§ Instructions to follow
Send back the data below exactly. Drop every picture.

§ Data provided
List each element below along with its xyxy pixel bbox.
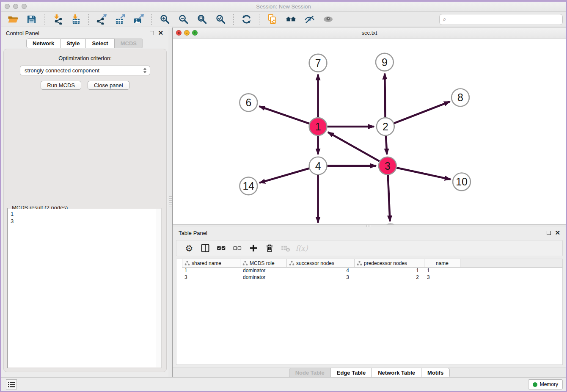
column-header-MCDS-role[interactable]: MCDS role xyxy=(240,259,287,267)
edge-3-11[interactable] xyxy=(388,175,390,222)
close-panel-icon[interactable]: ✕ xyxy=(158,31,163,35)
zoom-selected-icon[interactable] xyxy=(212,13,229,26)
close-panel-icon[interactable]: ✕ xyxy=(555,231,560,235)
result-scrollbar[interactable] xyxy=(156,209,161,367)
memory-button[interactable]: Memory xyxy=(528,379,563,389)
control-panel-tabs: NetworkStyleSelectMCDS xyxy=(1,39,168,48)
result-item[interactable]: 1 xyxy=(11,210,161,218)
import-table-icon[interactable] xyxy=(67,13,84,26)
double-house-icon[interactable] xyxy=(282,13,299,26)
save-session-icon[interactable] xyxy=(23,13,40,26)
node-1[interactable]: 1 xyxy=(309,118,327,135)
nodes-layer: 7968124314101511 xyxy=(239,53,471,224)
select-all-columns-icon[interactable] xyxy=(215,242,228,254)
column-edit-icon xyxy=(184,260,190,266)
search-box[interactable]: ⌕ xyxy=(439,14,563,25)
tab-style[interactable]: Style xyxy=(61,39,86,48)
zoom-fit-icon[interactable] xyxy=(193,13,210,26)
edge-4-14[interactable] xyxy=(259,168,309,183)
float-panel-icon[interactable] xyxy=(547,231,551,235)
close-panel-button[interactable]: Close panel xyxy=(88,81,129,90)
import-network-icon[interactable] xyxy=(49,13,66,26)
run-mcds-button[interactable]: Run MCDS xyxy=(41,81,81,90)
node-4[interactable]: 4 xyxy=(309,157,327,175)
network-view-title: scc.txt xyxy=(173,30,566,36)
cell-MCDS-role[interactable]: dominator xyxy=(240,268,287,274)
result-item[interactable]: 3 xyxy=(11,218,161,225)
cell-shared-name[interactable]: 3 xyxy=(182,274,240,281)
zoom-in-icon[interactable] xyxy=(156,13,173,26)
column-header-shared-name[interactable]: shared name xyxy=(182,259,240,267)
table-row[interactable]: 3dominator323 xyxy=(182,274,562,281)
tab-network[interactable]: Network xyxy=(26,39,61,48)
search-input[interactable] xyxy=(449,16,559,22)
network-canvas[interactable]: 7968124314101511 xyxy=(173,39,566,224)
node-8[interactable]: 8 xyxy=(451,88,469,106)
cell-name[interactable]: 3 xyxy=(424,274,460,281)
node-7[interactable]: 7 xyxy=(309,54,327,72)
column-header-successor-nodes[interactable]: successor nodes xyxy=(287,259,355,267)
show-eye-icon[interactable] xyxy=(319,13,336,26)
column-header-predecessor-nodes[interactable]: predecessor nodes xyxy=(355,259,424,267)
export-image-icon[interactable] xyxy=(130,13,147,26)
vertical-splitter[interactable] xyxy=(168,28,173,377)
tab-edge-table[interactable]: Edge Table xyxy=(331,368,372,378)
export-table-icon[interactable] xyxy=(112,13,129,26)
node-14[interactable]: 14 xyxy=(239,177,257,195)
tab-mcds[interactable]: MCDS xyxy=(115,39,143,48)
toolbar-separator xyxy=(88,14,89,25)
tab-node-table[interactable]: Node Table xyxy=(289,368,331,378)
splitter-grip[interactable] xyxy=(366,225,371,227)
edge-1-6[interactable] xyxy=(259,106,309,124)
node-6[interactable]: 6 xyxy=(239,94,257,111)
column-label: name xyxy=(436,260,449,266)
float-panel-icon[interactable] xyxy=(150,31,154,35)
edge-3-1[interactable] xyxy=(328,132,380,161)
edge-2-8[interactable] xyxy=(394,102,450,123)
node-10[interactable]: 10 xyxy=(453,173,471,191)
table-panel: Table Panel ✕ ⚙f(x) shared nameMCDS role… xyxy=(173,227,566,377)
unselect-all-columns-icon[interactable] xyxy=(231,242,244,254)
node-11[interactable]: 11 xyxy=(382,224,399,224)
cell-predecessor-nodes[interactable]: 2 xyxy=(355,274,424,281)
table-body: 1dominator4113dominator323 xyxy=(176,268,562,281)
edge-2-9[interactable] xyxy=(385,74,385,118)
cell-successor-nodes[interactable]: 3 xyxy=(287,274,355,281)
cell-shared-name[interactable]: 1 xyxy=(182,268,240,274)
cell-successor-nodes[interactable]: 4 xyxy=(287,268,355,274)
node-3[interactable]: 3 xyxy=(379,157,396,175)
column-header-name[interactable]: name xyxy=(424,259,460,267)
mcds-result-list[interactable]: 13 xyxy=(8,209,161,367)
zoom-out-icon[interactable] xyxy=(175,13,192,26)
network-canvas-svg: 7968124314101511 xyxy=(173,39,566,224)
open-session-icon[interactable] xyxy=(4,13,21,26)
svg-text:2: 2 xyxy=(383,121,388,133)
task-history-button[interactable] xyxy=(6,379,17,389)
column-edit-icon xyxy=(289,260,295,266)
node-2[interactable]: 2 xyxy=(377,118,394,135)
tab-motifs[interactable]: Motifs xyxy=(421,368,450,378)
main-toolbar: ⌕ xyxy=(1,12,566,27)
criterion-select[interactable]: strongly connected component xyxy=(20,66,150,75)
cell-predecessor-nodes[interactable]: 1 xyxy=(355,268,424,274)
refresh-layout-icon[interactable] xyxy=(238,13,255,26)
cell-name[interactable]: 1 xyxy=(424,268,460,274)
cell-MCDS-role[interactable]: dominator xyxy=(240,274,287,281)
delete-columns-icon[interactable] xyxy=(263,242,276,254)
svg-text:4: 4 xyxy=(315,160,321,172)
ndex-document-icon[interactable] xyxy=(264,13,281,26)
show-columns-icon[interactable] xyxy=(198,242,212,254)
hide-eye-icon[interactable] xyxy=(301,13,318,26)
edge-2-3[interactable] xyxy=(386,136,387,155)
export-network-icon[interactable] xyxy=(93,13,110,26)
edge-3-10[interactable] xyxy=(396,168,451,179)
splitter-grip[interactable] xyxy=(169,196,172,207)
create-column-icon[interactable] xyxy=(247,242,260,254)
list-icon xyxy=(8,381,15,388)
table-settings-icon[interactable]: ⚙ xyxy=(182,242,196,254)
tab-network-table[interactable]: Network Table xyxy=(372,368,421,378)
table-row[interactable]: 1dominator411 xyxy=(182,268,562,274)
memory-label: Memory xyxy=(540,381,558,387)
tab-select[interactable]: Select xyxy=(86,39,114,48)
node-9[interactable]: 9 xyxy=(376,53,394,71)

§ Response to the exercise
List each element below along with its xyxy pixel bbox.
column-header-MCDS-role[interactable]: MCDS role xyxy=(240,259,287,267)
edge-3-11[interactable] xyxy=(388,175,390,222)
close-panel-icon[interactable]: ✕ xyxy=(158,31,163,35)
zoom-selected-icon[interactable] xyxy=(212,13,229,26)
close-panel-icon[interactable]: ✕ xyxy=(555,231,560,235)
result-scrollbar[interactable] xyxy=(156,209,161,367)
memory-button[interactable]: Memory xyxy=(528,379,563,389)
control-panel-tabs: NetworkStyleSelectMCDS xyxy=(1,39,168,48)
result-item[interactable]: 1 xyxy=(11,210,161,218)
import-table-icon[interactable] xyxy=(67,13,84,26)
double-house-icon[interactable] xyxy=(282,13,299,26)
save-session-icon[interactable] xyxy=(23,13,40,26)
node-1[interactable]: 1 xyxy=(309,118,327,135)
nodes-layer: 7968124314101511 xyxy=(239,53,471,224)
select-all-columns-icon[interactable] xyxy=(215,242,228,254)
column-edit-icon xyxy=(184,260,190,266)
search-box[interactable]: ⌕ xyxy=(439,14,563,25)
tab-style[interactable]: Style xyxy=(61,39,86,48)
zoom-fit-icon[interactable] xyxy=(193,13,210,26)
edge-4-14[interactable] xyxy=(259,168,309,183)
float-panel-icon[interactable] xyxy=(547,231,551,235)
close-panel-button[interactable]: Close panel xyxy=(88,81,129,90)
import-network-icon[interactable] xyxy=(49,13,66,26)
run-mcds-button[interactable]: Run MCDS xyxy=(41,81,81,90)
node-4[interactable]: 4 xyxy=(309,157,327,175)
network-view-title: scc.txt xyxy=(173,30,566,36)
cell-MCDS-role[interactable]: dominator xyxy=(240,268,287,274)
result-item[interactable]: 3 xyxy=(11,218,161,225)
cell-shared-name[interactable]: 3 xyxy=(182,274,240,281)
zoom-in-icon[interactable] xyxy=(156,13,173,26)
column-header-shared-name[interactable]: shared name xyxy=(182,259,240,267)
table-row[interactable]: 3dominator323 xyxy=(182,274,562,281)
tab-network[interactable]: Network xyxy=(26,39,61,48)
search-input[interactable] xyxy=(449,16,559,22)
network-canvas[interactable]: 7968124314101511 xyxy=(173,39,566,224)
node-8[interactable]: 8 xyxy=(451,88,469,106)
cell-name[interactable]: 3 xyxy=(424,274,460,281)
node-7[interactable]: 7 xyxy=(309,54,327,72)
column-header-successor-nodes[interactable]: successor nodes xyxy=(287,259,355,267)
show-eye-icon[interactable] xyxy=(319,13,336,26)
column-header-predecessor-nodes[interactable]: predecessor nodes xyxy=(355,259,424,267)
export-image-icon[interactable] xyxy=(130,13,147,26)
vertical-splitter[interactable] xyxy=(168,28,173,377)
tab-edge-table[interactable]: Edge Table xyxy=(331,368,372,378)
export-table-icon[interactable] xyxy=(112,13,129,26)
node-14[interactable]: 14 xyxy=(239,177,257,195)
tab-mcds[interactable]: MCDS xyxy=(115,39,143,48)
toolbar-separator xyxy=(88,14,89,25)
tab-node-table[interactable]: Node Table xyxy=(289,368,331,378)
splitter-grip[interactable] xyxy=(366,225,371,227)
edge-1-6[interactable] xyxy=(259,106,309,124)
node-6[interactable]: 6 xyxy=(239,94,257,111)
column-label: name xyxy=(436,260,449,266)
float-panel-icon[interactable] xyxy=(150,31,154,35)
edge-3-1[interactable] xyxy=(328,132,380,161)
edge-2-8[interactable] xyxy=(394,102,450,123)
node-10[interactable]: 10 xyxy=(453,173,471,191)
table-panel: Table Panel ✕ ⚙f(x) shared nameMCDS role… xyxy=(173,227,566,377)
unselect-all-columns-icon[interactable] xyxy=(231,242,244,254)
node-11[interactable]: 11 xyxy=(382,224,399,224)
cell-predecessor-nodes[interactable]: 2 xyxy=(355,274,424,281)
table-body: 1dominator4113dominator323 xyxy=(176,268,562,281)
edge-2-9[interactable] xyxy=(385,74,385,118)
cell-successor-nodes[interactable]: 3 xyxy=(287,274,355,281)
cell-shared-name[interactable]: 1 xyxy=(182,268,240,274)
cell-successor-nodes[interactable]: 4 xyxy=(287,268,355,274)
node-3[interactable]: 3 xyxy=(379,157,396,175)
column-header-name[interactable]: name xyxy=(424,259,460,267)
mcds-result-list[interactable]: 13 xyxy=(8,209,161,367)
zoom-out-icon[interactable] xyxy=(175,13,192,26)
network-canvas-svg: 7968124314101511 xyxy=(173,39,566,224)
open-session-icon[interactable] xyxy=(4,13,21,26)
svg-text:2: 2 xyxy=(383,121,388,133)
task-history-button[interactable] xyxy=(6,379,17,389)
column-edit-icon xyxy=(289,260,295,266)
node-2[interactable]: 2 xyxy=(377,118,394,135)
tab-motifs[interactable]: Motifs xyxy=(421,368,450,378)
main-toolbar: ⌕ xyxy=(1,12,566,27)
criterion-select[interactable]: strongly connected component xyxy=(20,66,150,75)
cell-predecessor-nodes[interactable]: 1 xyxy=(355,268,424,274)
refresh-layout-icon[interactable] xyxy=(238,13,255,26)
cell-name[interactable]: 1 xyxy=(424,268,460,274)
cell-MCDS-role[interactable]: dominator xyxy=(240,274,287,281)
delete-columns-icon[interactable] xyxy=(263,242,276,254)
svg-text:4: 4 xyxy=(315,160,321,172)
ndex-document-icon[interactable] xyxy=(264,13,281,26)
show-columns-icon[interactable] xyxy=(198,242,212,254)
hide-eye-icon[interactable] xyxy=(301,13,318,26)
edge-2-3[interactable] xyxy=(386,136,387,155)
export-network-icon[interactable] xyxy=(93,13,110,26)
edge-3-10[interactable] xyxy=(396,168,451,179)
splitter-grip[interactable] xyxy=(169,196,172,207)
create-column-icon[interactable] xyxy=(247,242,260,254)
list-icon xyxy=(8,381,15,388)
table-settings-icon[interactable]: ⚙ xyxy=(182,242,196,254)
tab-network-table[interactable]: Network Table xyxy=(372,368,421,378)
table-row[interactable]: 1dominator411 xyxy=(182,268,562,274)
memory-label: Memory xyxy=(540,381,558,387)
tab-select[interactable]: Select xyxy=(86,39,114,48)
node-9[interactable]: 9 xyxy=(376,53,394,71)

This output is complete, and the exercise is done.